Bug 747772 – Having hardcoded utf8 strings in the source code does not play cool with msvc

After an evaluation, GNOME has moved from Bugzilla to GitLab. Learn more about GitLab.
No new issues can be reported in GNOME Bugzilla anymore.
To report an issue in a GNOME project, go to GNOME GitLab.
Do not go to GNOME Gitlab for: Bluefish, Doxygen, GnuCash, GStreamer, java-gnome, LDTP, NetworkManager, Tomboy.

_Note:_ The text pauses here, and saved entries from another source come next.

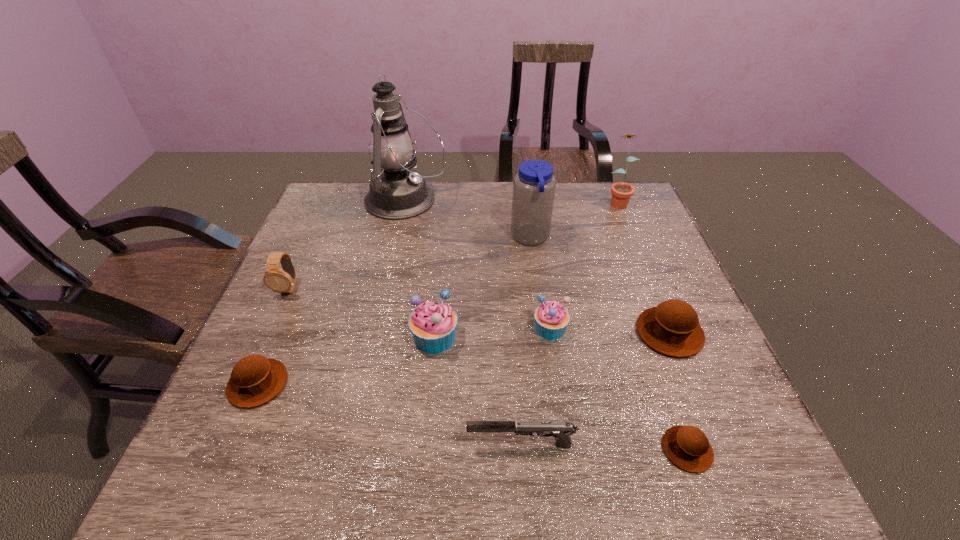 Locate which muffin is the fourth closest to the second shortest muffin. Please provide its 2D coordinates. Your answer should be formatted as a tuple, i.e. [(x, y)], where the tuple contains the x and y coordinates of a point satisfying the conditions above.

[(672, 328)]

The height and width of the screenshot is (540, 960). I want to click on muffin object that ranks as the third closest to the water bottle, so click(x=433, y=324).

Image resolution: width=960 pixels, height=540 pixels. I want to click on brown muffin that can be found as the second closest to the watch, so click(672, 328).

Select which brown muffin is the closest to the farthest brown muffin. Please provide its 2D coordinates. Your answer should be formatted as a tuple, i.e. [(x, y)], where the tuple contains the x and y coordinates of a point satisfying the conditions above.

[(687, 447)]

This screenshot has height=540, width=960. Identify the location of vacant space that satisfies the following two spatial constraints: 1. on the back side of the smaller blue muffin; 2. on the left side of the left blue muffin. (436, 328).

Where is `vacant space that satisfies the following two spatial constraints: 1. with a carrying loop on the side of the blue water bottle; 2. on the back side of the right blue muffin`? This screenshot has width=960, height=540. vacant space that satisfies the following two spatial constraints: 1. with a carrying loop on the side of the blue water bottle; 2. on the back side of the right blue muffin is located at coordinates (542, 328).

Where is `free location that satisfies the following two spatial constraints: 1. on the face of the third muffin from right to left; 2. on the left side of the watch`? free location that satisfies the following two spatial constraints: 1. on the face of the third muffin from right to left; 2. on the left side of the watch is located at coordinates (271, 328).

Bug 747772 - Having hardcoded utf8 strings in the source code does not play cool with msvc


Summary:	Having hardcoded utf8 strings in the source code does not play cool with msvc


Status:	RESOLVED NOTGNOME

Product:	pango
Classification:	Platform
Component:	win32
Version:	1.36.x
Hardware:	Other Windows

Importance:	Normal major
Target Milestone:	---
Assigned To:	gtk-win32 maintainers
QA Contact:	pango-maint

URL:
Whiteboard:

Depends on:
Blocks:

Reported:	2015-04-13 11:23 UTC by Ignacio Casal Quinteiro (nacho)
Modified:	2016-03-15 03:34 UTC

See Also:
GNOME target:	---
GNOME version:	---

Description Ignacio Casal Quinteiro (nacho) 2015-04-13 11:23:35 UTC

pango provides some sample strings in https://git.gnome.org/browse/pango/tree/pango/pango-language-sample-table.h

These strings do not play well with msvc since it end ups failing the utf-8 validation with them. It would probably be better to handle this with an ini file and load those strings at runtime.

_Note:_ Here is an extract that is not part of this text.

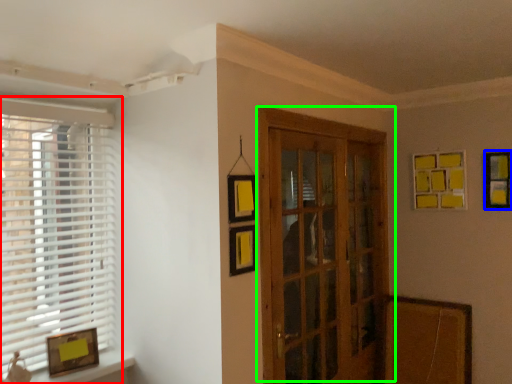 Question: Considering the real-world distances, which object is farthest from window (highlighted by a red box)? picture frame (highlighted by a blue box) or door (highlighted by a green box)?

Choices:
 (A) picture frame
 (B) door

Answer: (A)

The way to reproduce this issue:
 * build gtk3 i.e using https://github.com/nice-software/gtk-win32/
 * set the system language format to i.e spanish
 * launch gtk3-demo
 * Several warning of the type of "(gtk3-demo.exe:2492): Pango-WARNING **: Invalid UTF-8 string passed to pango_layout_set_text()" will appear

Comment 1 Ignacio Casal Quinteiro (nacho) 2015-04-13 11:29:07 UTC

Another possibility instead of using an ini file would be to preprocess the file and to convert all the strings with non-ascii chars into escape sequences, which would probably make more sense since also the strings are already there translated and they are suppose to not change at run-time

Comment 2 Ignacio Casal Quinteiro (nacho) 2015-04-13 14:08:42 UTC

Downstream I fixed this problem by escaping the utf-8 chars. See https://github.com/nice-software/gtk-win32/commit/560ce11285ccd57a31a3a1594b2e40f666792ede

Comment 3 Fan, Chun-wei 2015-04-13 14:41:07 UTC

Hello Nacho,

I couldn't reproduce this on my Visual Studio 2008 and 2013 builds.

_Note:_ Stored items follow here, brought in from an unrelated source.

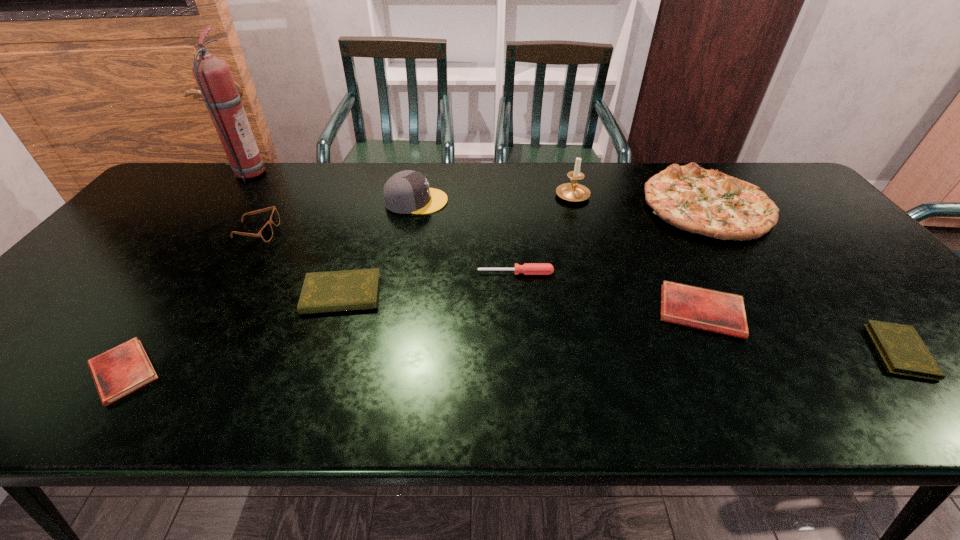 The image size is (960, 540). In order to click on red screwdriver in this screenshot , I will do `click(528, 268)`.

This screenshot has height=540, width=960. In order to click on the tallest diary in this screenshot , I will do [x=331, y=291].

Where is `the bigger green diary`? This screenshot has width=960, height=540. the bigger green diary is located at coordinates (331, 291).

The width and height of the screenshot is (960, 540). In order to click on the bigger red diary in this screenshot , I will do click(720, 312).

At what (x,y) coordinates should I click in order to perform the action: click on the second diary from right to left. Please return your answer as a coordinate pair (x, y). The height and width of the screenshot is (540, 960). Looking at the image, I should click on (720, 312).

In order to click on the nearer green diary in this screenshot , I will do `click(902, 349)`.

The width and height of the screenshot is (960, 540). Find the location of `the right green diary`. the right green diary is located at coordinates (902, 349).

Where is `the left red diary`? Image resolution: width=960 pixels, height=540 pixels. the left red diary is located at coordinates (125, 368).

Where is `the smaller red diary`? The height and width of the screenshot is (540, 960). the smaller red diary is located at coordinates (125, 368).

Find the location of `vacant space located on the side of the fire extinguisher with the label and nozzle`. vacant space located on the side of the fire extinguisher with the label and nozzle is located at coordinates (319, 173).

I think I know the source of the problem after seeing build.ps1, because I see that the script is trying to add BOM to the file to avoid C4819, which actually causes bad binaries to be built (as it bit me before).  I think the way to avoid it would be to set the files that had BOM added to them to be just as UTF8 (*without* BOM) and set the correct "Language for non-Unicode Programs"[1], such as English (United States) or English (United Kingdom), reboot when prompted, and redo the build.

This C4819 issue hits quite a number of projects, including QT, libreoffice, KDE and Mozilla, for references.

Can you try to do these and let me know how things went for you?  I am bending towards closing this as resolved-notgnome as a result.

[1]: See the screen shots for Windows 7 (and 8.x) at https://www.coscom.co.jp/learnjapanese801/japanesefont/nonunicode_win7.html

Hope this clears things up.

With blessings, thank you!

Comment 4 Ignacio Casal Quinteiro (nacho) 2015-04-13 14:47:22 UTC

Fan, this makes more sense. I was actually wonder why those boms were added since when researching about this I saw that they should not be added. I will test and get back to you.

Comment 5 Ignacio Casal Quinteiro (nacho) 2015-04-13 14:58:21 UTC

It works like a charm now after removing the BOMs. Thanks Fan.

Comment 6 Arnav Singh 2015-04-13 16:32:11 UTC

Fan: nacho brought this issue to my attention in HexChat's IRC channel today.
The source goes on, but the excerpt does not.